[The task]:
Please retype the listing exactly as it appears, skipping each picture.

[Data under study]:
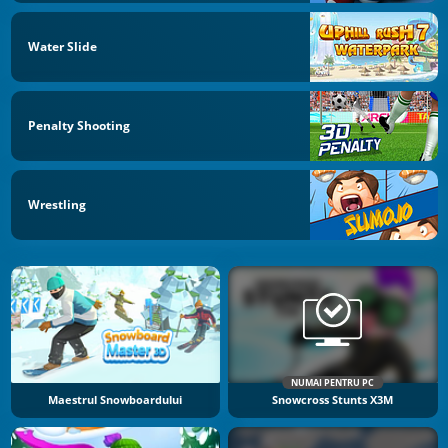
Water Slide
Penalty Shooting
Wrestling
NUMAI PENTRU PC
Maestrul Snowboardului
Snowcross Stunts X3M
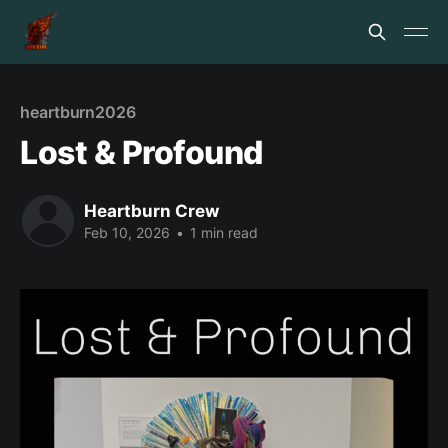
heartburn2026
Lost & Profound
Heartburn Crew
Feb 10, 2026
•
1 min read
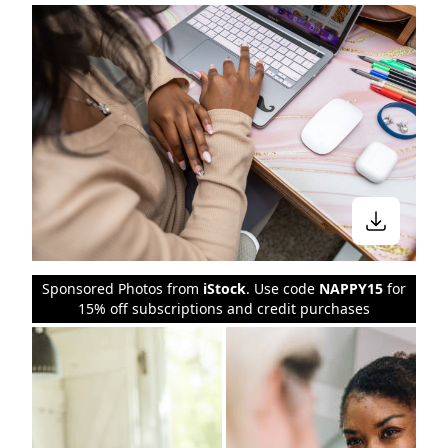
Sponsored Photos from
iStock
. Use code
NAPPY15
for
15% off subscriptions and credit purchases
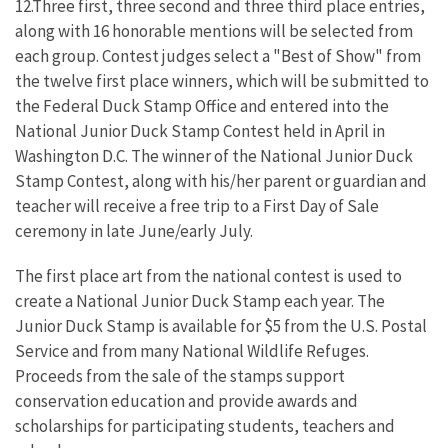
12.Three first, three second and three third place entries,
along with 16 honorable mentions will be selected from
each group. Contest judges select a "Best of Show" from
the twelve first place winners, which will be submitted to
the Federal Duck Stamp Office and entered into the
National Junior Duck Stamp Contest held in April in
Washington D.C. The winner of the National Junior Duck
Stamp Contest, along with his/her parent or guardian and
teacher will receive a free trip to a First Day of Sale
ceremony in late June/early July.
The first place art from the national contest is used to
create a National Junior Duck Stamp each year. The
Junior Duck Stamp is available for $5 from the U.S. Postal
Service and from many National Wildlife Refuges.
Proceeds from the sale of the stamps support
conservation education and provide awards and
scholarships for participating students, teachers and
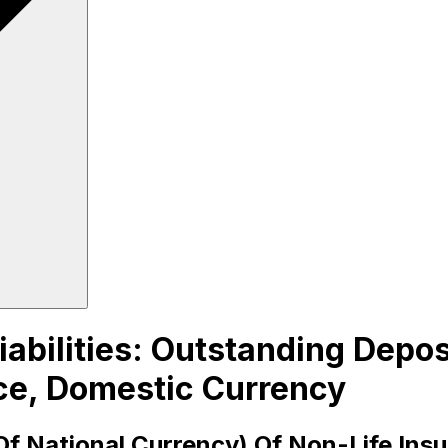
iabilities: Outstanding Depo
ce, Domestic Currency
Of National Currency) Of Non-Life Ins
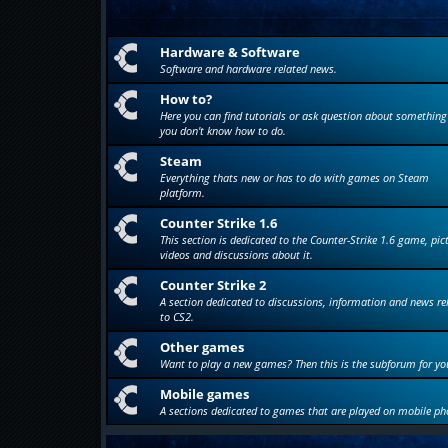
Hardware & Software
Software and hardware related news.
How to?
Here you can find tutorials or ask question about something
you don't know how to do.
Steam
Everything thats new or has to do with games on Steam
platform.
Counter Strike 1.6
This section is dedicated to the Counter-Strike 1.6 game, pic
videos and discussions about it.
Counter Strike 2
A section dedicated to discussions, information and news re
to CS2.
Other games
Want to play a new games? Then this is the subforum for yo
Mobile games
A sections dedicated to games that are played on mobile ph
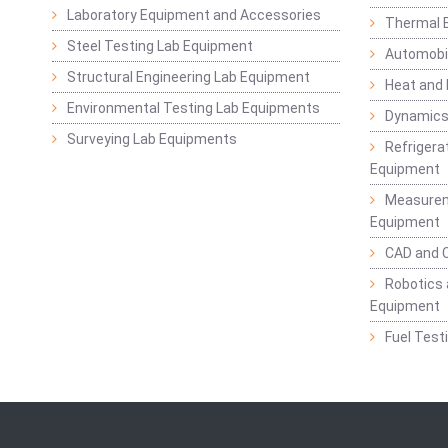
Laboratory Equipment and Accessories
Thermal E
Steel Testing Lab Equipment
Automobil
Structural Engineering Lab Equipment
Heat and
Environmental Testing Lab Equipments
Dynamics
Surveying Lab Equipments
Refrigerat
Equipment
Measurem
Equipment
CAD and 
Robotics 
Equipment
Fuel Test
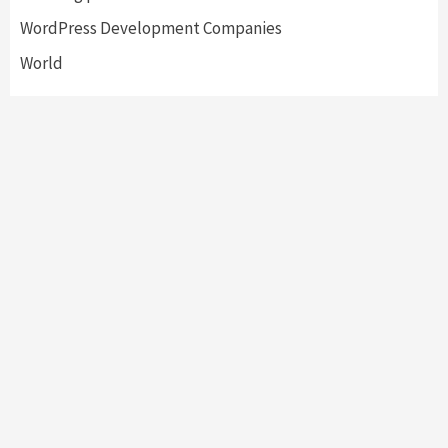
WordPress Development Companies
World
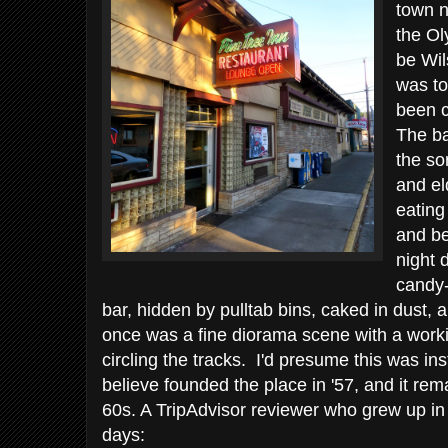
town n
the Ol
be Wil
was to
been c
The ba
the sor
and el
eating
and be
night 
candy-
bar, hidden by pulltab bins, caked in dust, 
once was a fine diorama scene with a worki
circling the tracks. I'd presume this was in
believe founded the place in '57, and it rem
60s. A TripAdvisor reviewer who grew up in 
days:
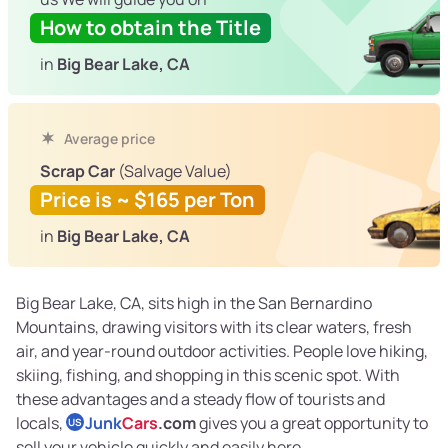
How to obtain the Title
in
Big Bear Lake, CA
Average price
Scrap Car
(Salvage Value)
Price is ~ $165 per Ton
in
Big Bear Lake, CA
Big Bear Lake, CA, sits high in the San Bernardino
Mountains, drawing visitors with its clear waters, fresh
air, and year-round outdoor activities. People love hiking,
skiing, fishing, and shopping in this scenic spot. With
these advantages and a steady flow of tourists and
locals,
Junk
Cars
.com
gives you a great opportunity to
US
sell your vehicle quickly and easily here.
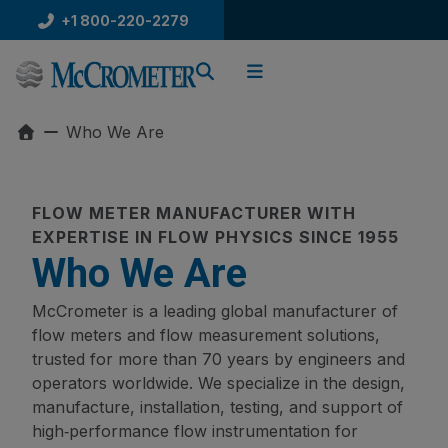
Skip
+1 800-220-2279
to
content
Who We Are
FLOW METER MANUFACTURER WITH
EXPERTISE IN FLOW PHYSICS SINCE 1955
Who We Are
McCrometer is a leading global manufacturer of
flow meters and flow measurement solutions,
trusted for more than 70 years by engineers and
operators worldwide. We specialize in the design,
manufacture, installation, testing, and support of
high‑performance flow instrumentation for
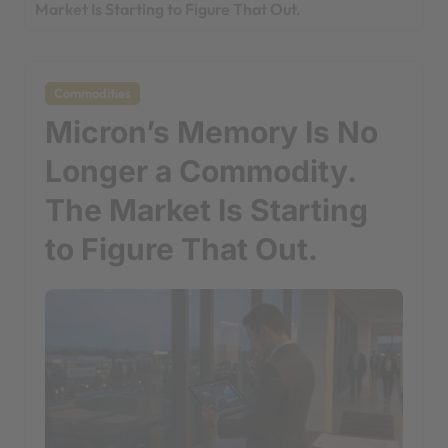
Market Is Starting to Figure That Out.
Commodities
Micron’s Memory Is No
Longer a Commodity.
The Market Is Starting
to Figure That Out.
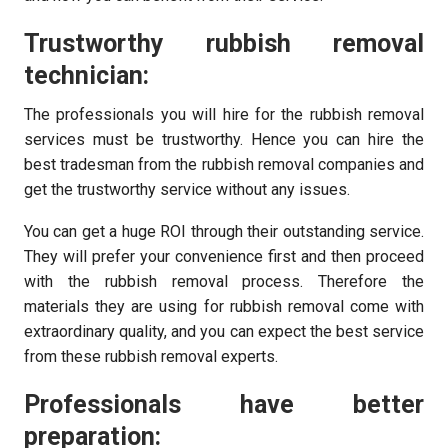
Trustworthy rubbish removal
technician:
The professionals you will hire for the rubbish removal
services must be trustworthy. Hence you can hire the
best tradesman from the rubbish removal companies and
get the trustworthy service without any issues.
You can get a huge ROI through their outstanding service.
They will prefer your convenience first and then proceed
with the rubbish removal process. Therefore the
materials they are using for rubbish removal come with
extraordinary quality, and you can expect the best service
from these rubbish removal experts.
Professionals have better
preparation:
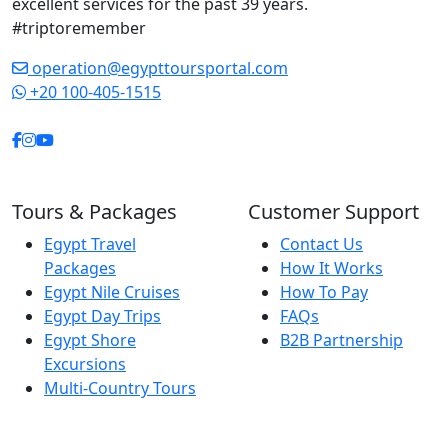
excellent services for the past 39 years.
each site without ever
#triptoremember
feeling rushed. His
professionalism,
operation@egypttoursportal.com
friendliness, and
+20 100-405-1515
genuine care created a
relaxed and enjoyable
atmosphere
throughout the trip.
Thanks to him, our visit
Tours & Packages
Customer Support
to Egypt became far
Egypt Travel
Contact Us
more than a vacation.
Packages
How It Works
It became an
Egypt Nile Cruises
How To Pay
unforgettable journey
Egypt Day Trips
FAQs
into history and
Egypt Shore
B2B Partnership
culture. If you are
Excursions
planning to visit Luxor,
Multi-Country Tours
Aswan, or anywhere in
Egypt, choosing this
guide will be one of the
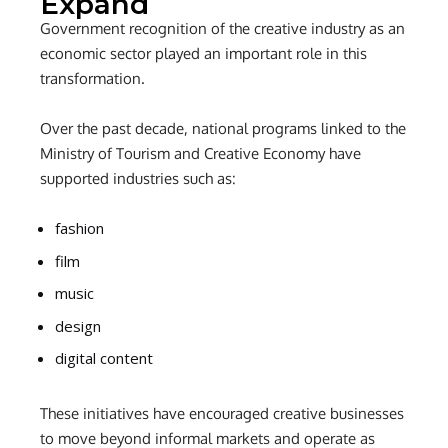
Expand
Government recognition of the creative industry as an
economic sector played an important role in this
transformation.
Over the past decade, national programs linked to the
Ministry of Tourism and Creative Economy have
supported industries such as:
fashion
film
music
design
digital content
These initiatives have encouraged creative businesses
to move beyond informal markets and operate as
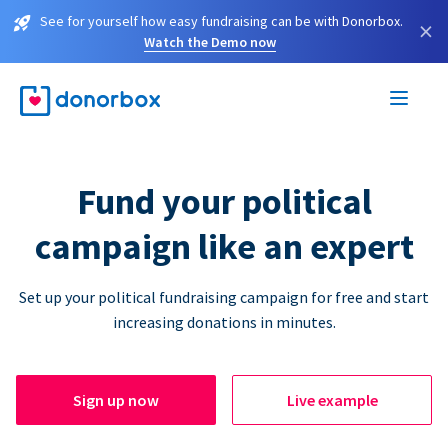
See for yourself how easy fundraising can be with Donorbox.
×
Watch the Demo now
Fund your political
campaign like an expert
Set up your political fundraising campaign for free and start
increasing donations in minutes.
Sign up now
Live example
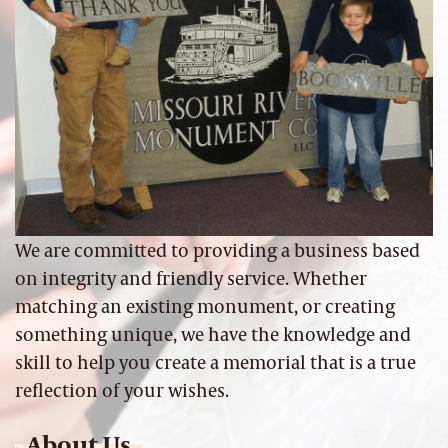
We are committed to providing a business based
on integrity and friendly service. Whether
matching an existing monument, or creating
something unique, we have the knowledge and
skill to help you create a memorial that is a true
reflection of your wishes.
About Us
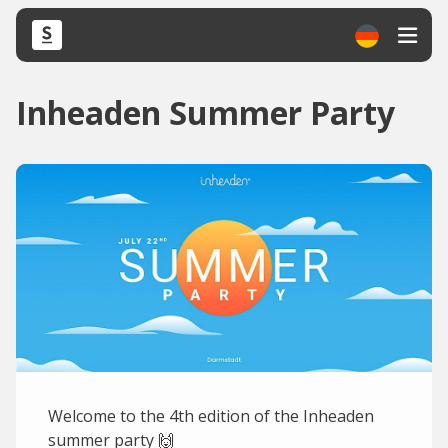
Inheaden Summer Party
Welcome to the 4th edition of the Inheaden
summer party 🙌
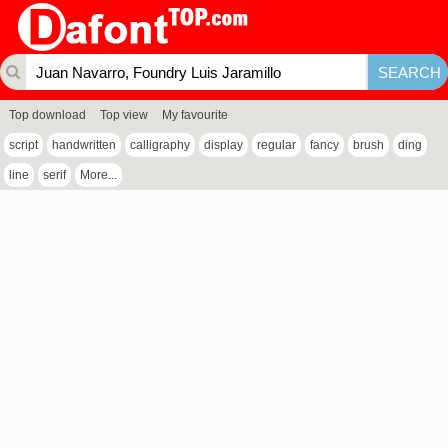
Top download
Top view
My favourite
script
handwritten
calligraphy
display
regular
fancy
brush
ding
line
serif
More...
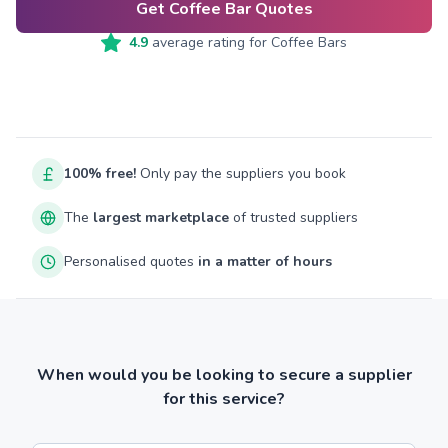
Get Coffee Bar Quotes
4.9
average rating for
Coffee Bars
100% free!
Only pay the suppliers you book
The
largest marketplace
of trusted suppliers
Personalised quotes
in a matter of hours
When would you be looking to secure a supplier
for this service?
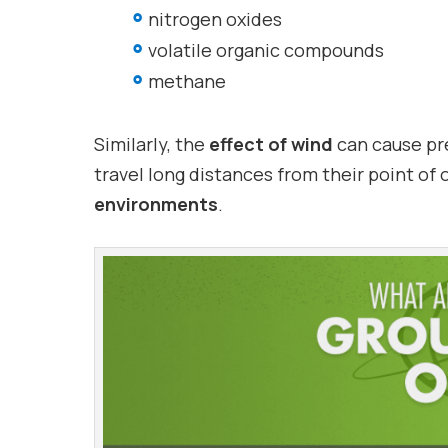
nitrogen oxides
volatile organic compounds
methane
Similarly, the
effect of wind
can cause pr
travel long distances from their point of 
environments
.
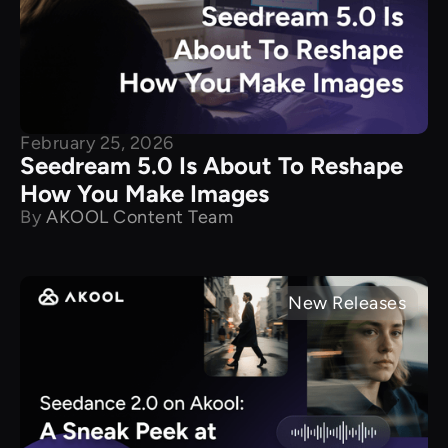
February 25, 2026
Seedream 5.0 Is About To Reshape
How You Make Images
By
AKOOL Content Team
New Releases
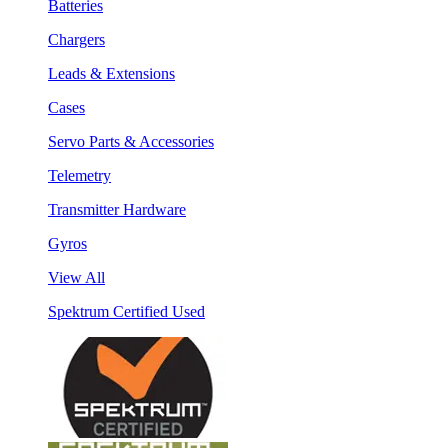
Batteries
Chargers
Leads & Extensions
Cases
Servo Parts & Accessories
Telemetry
Transmitter Hardware
Gyros
View All
Spektrum Certified Used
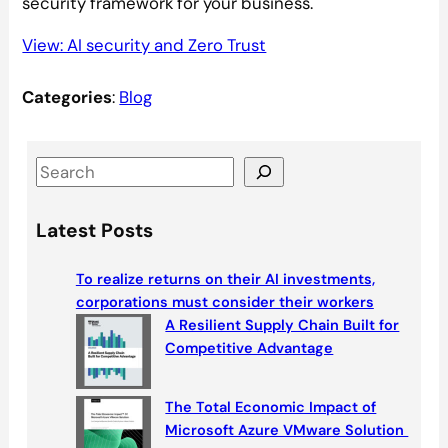
security framework for your business.
View: AI security and Zero Trust
Categories
:
Blog
S
e
a
Latest Posts
r
c
To realize returns on their AI investments,
h
corporations must consider their workers
A Resilient Supply Chain Built for
Competitive Advantage
The Total Economic Impact of
Microsoft Azure VMware Solution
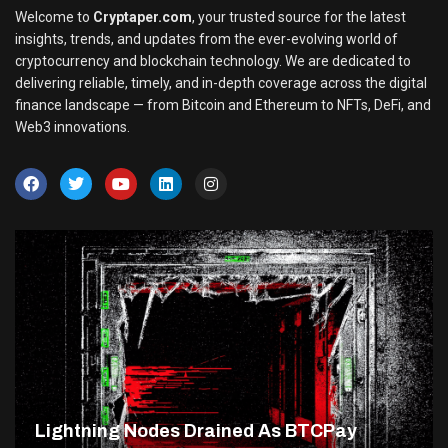
Welcome to
Cryptaper.com
, your trusted source for the latest
insights, trends, and updates from the ever-evolving world of
cryptocurrency and blockchain technology. We are dedicated to
delivering reliable, timely, and in-depth coverage across the digital
finance landscape — from Bitcoin and Ethereum to NFTs, DeFi, and
Web3 innovations.
Lightning Nodes Drained As BTCPay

[Response box]:
Water Slide
Penalty Shooting
Wrestling
NUMAI PENTRU PC
Maestrul Snowboardului
Snowcross Stunts X3M
heartburn2026
Lost & Profound
Heartburn Crew
Feb 10, 2026
•
1 min read
Sponsored Photos from
iStock
. Use code
NAPPY15
for
15% off subscriptions and credit purchases
12.Three first, three second and three third place entries,
along with 16 honorable mentions will be selected from
each group. Contest judges select a "Best of Show" from
the twelve first place winners, which will be submitted to
the Federal Duck Stamp Office and entered into the
National Junior Duck Stamp Contest held in April in
Washington D.C. The winner of the National Junior Duck
Stamp Contest, along with his/her parent or guardian and
teacher will receive a free trip to a First Day of Sale
ceremony in late June/early July.
The first place art from the national contest is used to
create a National Junior Duck Stamp each year. The
Junior Duck Stamp is available for $5 from the U.S. Postal
Service and from many National Wildlife Refuges.
Proceeds from the sale of the stamps support
conservation education and provide awards and
scholarships for participating students, teachers and
iabilities: Outstanding Depo
ce, Domestic Currency
Of National Currency) Of Non-Life Ins
Hardware & Software
Software and hardware related news.
How to?
Here you can find tutorials or ask question about something
you don't know how to do.
Steam
Everything thats new or has to do with games on Steam
platform.
Counter Strike 1.6
This section is dedicated to the Counter-Strike 1.6 game, pic
videos and discussions about it.
Counter Strike 2
A section dedicated to discussions, information and news re
to CS2.
Other games
Want to play a new games? Then this is the subforum for yo
Mobile games
A sections dedicated to games that are played on mobile ph
Laboratory Equipment and Accessories
Thermal E
Steel Testing Lab Equipment
Automobil
Structural Engineering Lab Equipment
Heat and
Environmental Testing Lab Equipments
Dynamics
Surveying Lab Equipments
Refrigerat
Equipment
Measurem
Equipment
CAD and 
Robotics 
Equipment
Fuel Test
WordPress Development Companies
World
town n
the Ol
be Wil
was to
been c
The ba
the sor
and el
eating
and be
night 
candy-
bar, hidden by pulltab bins, caked in dust, 
once was a fine diorama scene with a worki
circling the tracks. I'd presume this was in
believe founded the place in '57, and it rem
60s. A TripAdvisor reviewer who grew up in 
days:
How to obtain the Title
in
Big Bear Lake, CA
Average price
Scrap Car
(Salvage Value)
Price is ~ $165 per Ton
in
Big Bear Lake, CA
Big Bear Lake, CA, sits high in the San Bernardino
Mountains, drawing visitors with its clear waters, fresh
air, and year-round outdoor activities. People love hiking,
skiing, fishing, and shopping in this scenic spot. With
these advantages and a steady flow of tourists and
locals,
Junk
Cars
.com
gives you a great opportunity to
US
sell your vehicle quickly and easily here.
Skip
+1 800-220-2279
to
content
Who We Are
FLOW METER MANUFACTURER WITH
EXPERTISE IN FLOW PHYSICS SINCE 1955
Who We Are
McCrometer is a leading global manufacturer of
flow meters and flow measurement solutions,
trusted for more than 70 years by engineers and
operators worldwide. We specialize in the design,
manufacture, installation, testing, and support of
high‑performance flow instrumentation for
Market Is Starting to Figure That Out.
Commodities
Micron’s Memory Is No
Longer a Commodity.
The Market Is Starting
to Figure That Out.
Trustworthy rubbish removal
technician:
The professionals you will hire for the rubbish removal
services must be trustworthy. Hence you can hire the
best tradesman from the rubbish removal companies and
get the trustworthy service without any issues.
You can get a huge ROI through their outstanding service.
They will prefer your convenience first and then proceed
with the rubbish removal process. Therefore the
materials they are using for rubbish removal come with
extraordinary quality, and you can expect the best service
from these rubbish removal experts.
Professionals have better
preparation:
excellent services for the past 39 years.
each site without ever
#triptoremember
feeling rushed. His
professionalism,
operation@egypttoursportal.com
friendliness, and
+20 100-405-1515
genuine care created a
relaxed and enjoyable
atmosphere
throughout the trip.
Thanks to him, our visit
Tours & Packages
Customer Support
to Egypt became far
Egypt Travel
Contact Us
more than a vacation.
Packages
How It Works
It became an
Egypt Nile Cruises
How To Pay
unforgettable journey
Egypt Day Trips
FAQs
into history and
Egypt Shore
B2B Partnership
culture. If you are
Excursions
planning to visit Luxor,
Multi-Country Tours
Aswan, or anywhere in
Egypt, choosing this
guide will be one of the
Expand
Government recognition of the creative industry as an
economic sector played an important role in this
transformation.
Over the past decade, national programs linked to the
Ministry of Tourism and Creative Economy have
supported industries such as:
fashion
film
music
design
digital content
These initiatives have encouraged creative businesses
to move beyond informal markets and operate as
See for yourself how easy fundraising can be with Donorbox.
×
Watch the Demo now
Fund your political
campaign like an expert
Set up your political fundraising campaign for free and start
increasing donations in minutes.
Sign up now
Live example
We are committed to providing a business based
on integrity and friendly service. Whether
matching an existing monument, or creating
something unique, we have the knowledge and
skill to help you create a memorial that is a true
reflection of your wishes.
About Us
Inheaden Summer Party
Welcome to the 4th edition of the Inheaden
summer party 🙌
Top download
Top view
My favourite
script
handwritten
calligraphy
display
regular
fancy
brush
ding
line
serif
More...
Get Coffee Bar Quotes
4.9
average rating for
Coffee Bars
100% free!
Only pay the suppliers you book
The
largest marketplace
of trusted suppliers
Personalised quotes
in a matter of hours
When would you be looking to secure a supplier
for this service?
nitrogen oxides
volatile organic compounds
methane
Similarly, the
effect of wind
can cause pr
travel long distances from their point of 
environments
.
February 25, 2026
Seedream 5.0 Is About To Reshape
How You Make Images
By
AKOOL Content Team
New Releases
Batteries
Chargers
Leads & Extensions
Cases
Servo Parts & Accessories
Telemetry
Transmitter Hardware
Gyros
View All
Spektrum Certified Used
security framework for your business.
View: AI security and Zero Trust
Categories
:
Blog
S
e
a
Latest Posts
r
c
To realize returns on their AI investments,
h
corporations must consider their workers
A Resilient Supply Chain Built for
Competitive Advantage
The Total Economic Impact of
Microsoft Azure VMware Solution
Welcome to
Cryptaper.com
, your trusted source for the latest
insights, trends, and updates from the ever-evolving world of
cryptocurrency and blockchain technology. We are dedicated to
delivering reliable, timely, and in-depth coverage across the digital
finance landscape — from Bitcoin and Ethereum to NFTs, DeFi, and
Web3 innovations.
Lightning Nodes Drained As BTCPay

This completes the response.